TASK DESCRIPTION: Every line that contains "main" must be located and copied from the data.

:: DATASET

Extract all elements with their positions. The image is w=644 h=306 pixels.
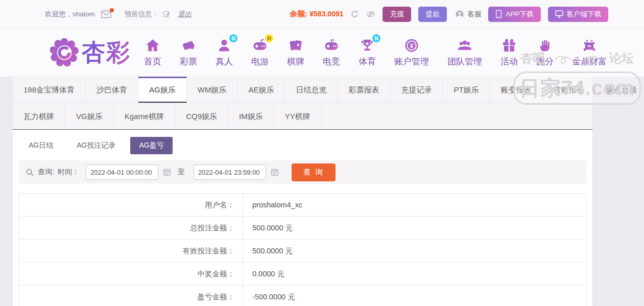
home-icon xyxy=(145,38,160,53)
nav-label: 首页 xyxy=(144,56,161,67)
tab-cq9[interactable]: CQ9娱乐 xyxy=(175,103,228,129)
edit-icon[interactable] xyxy=(163,10,171,18)
cards-icon xyxy=(288,38,303,53)
nav-team-management[interactable]: 团队管理 xyxy=(447,38,482,67)
eye-off-icon[interactable] xyxy=(366,10,375,19)
app-download-button[interactable]: APP下载 xyxy=(488,7,540,22)
row-label: 盈亏金额： xyxy=(19,286,243,306)
nav-sports[interactable]: N 体育 xyxy=(359,38,376,67)
tab-zhuanzhang[interactable]: 转账报表 xyxy=(543,77,595,103)
tab-im[interactable]: IM娱乐 xyxy=(228,103,274,129)
tab-kgame[interactable]: Kgame棋牌 xyxy=(114,103,176,129)
report-tabs: 188金宝博体育 沙巴体育 AG娱乐 WM娱乐 AE娱乐 日结总览 彩票报表 充… xyxy=(13,77,592,130)
tab-chongti[interactable]: 充提记录 xyxy=(390,77,443,103)
withdraw-button[interactable]: 提款 xyxy=(418,7,447,22)
tab-vg[interactable]: VG娱乐 xyxy=(65,103,114,129)
gamepad-icon: H xyxy=(252,38,268,53)
tab-zhangbian[interactable]: 账变报表 xyxy=(490,77,543,103)
mail-icon[interactable] xyxy=(101,10,111,18)
balance-value: ¥583.0091 xyxy=(309,10,343,18)
nav-esports[interactable]: 电竞 xyxy=(323,38,340,67)
tab-row-1: 188金宝博体育 沙巴体育 AG娱乐 WM娱乐 AE娱乐 日结总览 彩票报表 充… xyxy=(13,77,592,103)
nav-live[interactable]: N 真人 xyxy=(216,38,233,67)
balance-label: 余额: xyxy=(290,9,307,18)
time-from-input[interactable] xyxy=(86,164,158,180)
nav-label: 真人 xyxy=(216,56,233,67)
header: 杏彩 首页 彩票 N 真人 H 电游 xyxy=(0,29,644,77)
ticket-icon xyxy=(181,38,196,53)
trophy-icon: N xyxy=(360,38,375,53)
app-download-label: APP下载 xyxy=(506,10,533,19)
reserved-info-label: 预留信息： xyxy=(125,10,159,19)
badge-new: N xyxy=(372,34,380,42)
row-label: 有效投注金额： xyxy=(19,240,243,262)
report-table: 用户名： proshalom4_xc 总投注金额： 500.0000 元 有效投… xyxy=(19,193,586,306)
watermark-right: 论坛 xyxy=(609,50,634,66)
nav-account-management[interactable]: ¥ 账户管理 xyxy=(394,38,429,67)
search-icon xyxy=(26,168,34,177)
subtab-ag-bets[interactable]: AG投注记录 xyxy=(68,137,124,154)
nav-label: 账户管理 xyxy=(394,56,429,67)
balance: 余额: ¥583.0091 xyxy=(290,9,343,19)
nav-jinding-wealth[interactable]: 金鼎财富 xyxy=(572,38,607,67)
client-download-label: 客户端下载 xyxy=(567,10,602,19)
headset-icon xyxy=(455,10,464,19)
subtab-ag-daily[interactable]: AG日结 xyxy=(20,137,62,154)
calendar-icon[interactable] xyxy=(163,168,171,176)
search-button[interactable]: 查 询 xyxy=(292,163,336,181)
service-label: 客服 xyxy=(467,10,481,19)
main-nav: 首页 彩票 N 真人 H 电游 棋牌 xyxy=(144,38,607,67)
logout-link[interactable]: 退出 xyxy=(178,10,192,19)
tab-pt[interactable]: PT娱乐 xyxy=(443,77,490,103)
search-bar: 查询: 时间： 至 查 询 xyxy=(19,160,586,184)
nav-label: 电竞 xyxy=(323,56,340,67)
calendar-icon[interactable] xyxy=(271,168,279,176)
tab-wali[interactable]: 瓦力棋牌 xyxy=(13,103,65,129)
people-icon xyxy=(457,38,472,53)
nav-boardgames[interactable]: 棋牌 xyxy=(287,38,304,67)
ding-vessel-icon xyxy=(582,38,597,53)
nav-label: 金鼎财富 xyxy=(572,56,607,67)
table-row: 总投注金额： 500.0000 元 xyxy=(19,217,586,240)
time-to-input[interactable] xyxy=(194,164,266,180)
main-card: 188金宝博体育 沙巴体育 AG娱乐 WM娱乐 AE娱乐 日结总览 彩票报表 充… xyxy=(13,77,592,306)
phone-icon xyxy=(495,10,502,18)
subtab-ag-profitloss[interactable]: AG盈亏 xyxy=(130,137,172,154)
tab-fandian[interactable]: 返点总额 xyxy=(595,77,644,103)
tab-ae[interactable]: AE娱乐 xyxy=(237,77,285,103)
nav-label: 棋牌 xyxy=(287,56,304,67)
ag-subtabs: AG日结 AG投注记录 AG盈亏 xyxy=(13,130,592,159)
row-value: 500.0000 元 xyxy=(243,217,293,239)
deposit-button[interactable]: 充值 xyxy=(383,7,411,22)
tab-row-2: 瓦力棋牌 VG娱乐 Kgame棋牌 CQ9娱乐 IM娱乐 YY棋牌 xyxy=(13,103,592,129)
tab-rijie[interactable]: 日结总览 xyxy=(285,77,338,103)
nav-label: 电游 xyxy=(251,56,269,67)
tab-wm[interactable]: WM娱乐 xyxy=(187,77,238,103)
nav-label: 跑分 xyxy=(536,56,554,67)
client-download-button[interactable]: 客户端下载 xyxy=(548,7,609,22)
tab-shaba[interactable]: 沙巴体育 xyxy=(86,77,138,103)
row-label: 中奖金额： xyxy=(19,263,243,285)
badge-hot: H xyxy=(265,34,273,42)
row-value: proshalom4_xc xyxy=(243,194,302,216)
nav-egames[interactable]: H 电游 xyxy=(251,38,269,67)
site-logo[interactable]: 杏彩 xyxy=(50,37,131,68)
badge-new: N xyxy=(229,34,237,42)
nav-label: 活动 xyxy=(500,56,518,67)
table-row: 盈亏金额： -500.0000 元 xyxy=(19,286,586,306)
notification-dot xyxy=(110,8,114,12)
customer-service-link[interactable]: 客服 xyxy=(455,10,481,19)
row-value: 0.0000 元 xyxy=(243,263,284,285)
logo-flower-icon xyxy=(50,38,79,67)
tab-ag-active[interactable]: AG娱乐 xyxy=(138,77,187,103)
refresh-icon[interactable] xyxy=(350,10,359,18)
tab-yy[interactable]: YY棋牌 xyxy=(274,103,322,129)
nav-paofen[interactable]: 跑分 xyxy=(536,38,554,67)
nav-activities[interactable]: 活动 xyxy=(500,38,518,67)
nav-label: 体育 xyxy=(359,56,376,67)
table-row: 中奖金额： 0.0000 元 xyxy=(19,263,586,286)
tab-caipiao[interactable]: 彩票报表 xyxy=(338,77,390,103)
nav-lottery[interactable]: 彩票 xyxy=(180,38,197,67)
tab-188jinbaobo[interactable]: 188金宝博体育 xyxy=(13,77,86,103)
nav-home[interactable]: 首页 xyxy=(144,38,161,67)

::::

RESULT:
main-nav: 首页 彩票 N 真人 H 电游 棋牌 xyxy=(144,38,607,67)
main-card: 188金宝博体育 沙巴体育 AG娱乐 WM娱乐 AE娱乐 日结总览 彩票报表 充… xyxy=(13,77,592,306)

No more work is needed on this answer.